植物病原性微生物の感染による収穫量の減少は、農業に甚大な損失を与える。このような微生物による感染予防や感染の拡大阻止手段として、殺菌剤の散布が行われている。しかしながら、近年、これらの殺菌剤の環境や人体への影響に対する懸念から、化学物質に頼らない病原菌感染防除技術の開発が求められている。

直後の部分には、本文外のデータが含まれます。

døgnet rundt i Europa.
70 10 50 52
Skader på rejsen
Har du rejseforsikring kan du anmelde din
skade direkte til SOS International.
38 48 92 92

植物には、病原性微生物の侵入を阻止するための特有の感染防除機構が存在する。具体的には、植物が、病原性微生物が感染したことを感知すると、ファイトアレキシンと呼ばれる化合物や病原性関連蛋白質(PR蛋白質)などの抗菌性蛋白質を生産し、感染から植物体を防御している。PR蛋白質の中でも、微生物に対する作用機構が最も明確なものとして、昆虫及び甲殻類の外皮や糸状菌の細胞壁の構成成分であるキチンを加水分解するキチナーゼが挙げられる。

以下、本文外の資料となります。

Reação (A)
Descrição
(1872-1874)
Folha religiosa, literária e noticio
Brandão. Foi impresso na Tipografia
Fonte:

前述の如く、植物のキチナーゼには、クラスI~Vの5種類が存在するが、このうち、クラスI、II、IV及びVのキチナーゼには、糸状菌の増殖を阻害する抗カビ活性がある。これらのキチナーゼは、特に細胞壁の合成が活発な菌糸の成長点に作用する。その結果、増殖中の細胞が崩壊し、菌糸の伸長が阻害される。中でも、キチン結合領域をもつクラスIとIVの酵素の抗カビ活性は特に高く、病原性糸状菌に対する抵抗性作物を開発するための導入遺伝子として注目されている。

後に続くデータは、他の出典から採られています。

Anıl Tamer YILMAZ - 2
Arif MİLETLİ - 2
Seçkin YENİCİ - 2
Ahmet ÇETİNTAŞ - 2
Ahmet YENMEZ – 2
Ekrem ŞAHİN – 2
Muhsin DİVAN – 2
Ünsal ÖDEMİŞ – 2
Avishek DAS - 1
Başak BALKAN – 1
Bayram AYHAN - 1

このような背景から、植物にキチナーゼの相補DNAを導入して、病原性糸状菌に耐性な作物を開発する研究が行われている。しかしながら、該導入遺伝子にコードされるキチナーゼは、糸状菌の細胞壁を分解することはできても、細菌の細胞壁を分解するリゾチーム活性はない。このため、該遺伝子でコードされるキチナーゼを作物に導入しても、病原性細菌に対する耐性までは付与することができず、抵抗性作物としての特性としては不十分であった。

一方、古くから、植物にリゾチーム活性を有する酵素が存在することが知られている。また、ゴムの木の乳液に存在するヘバミンや幾つかのクラスIII キチナーゼは、細菌の細胞壁を溶解するリゾチーム活性を有していることも知られている。しかしながら、ヘバミンについては、その相補DNAや遺伝子に関する報告はなく、また、リゾチーム活性を有するキチナーゼの相補DNAについても知られていなかった。

抗カビ活性及びリゾチーム活性の両方を併せ持つキチナーゼの相補DNAは、これまでに発見されていなかった。勿論、相補DNAから蛋白質を発現させ、抗カビ活性とリゾチーム活性とを持つキチナーゼをコードしていることも、実証されていなかった。

産業上の利用分野



本発明は、糸状菌及び細菌に対する溶菌活性を有するイネキチナーゼの相補DNAを含む形質転換体であるピキア・パストリスに関する。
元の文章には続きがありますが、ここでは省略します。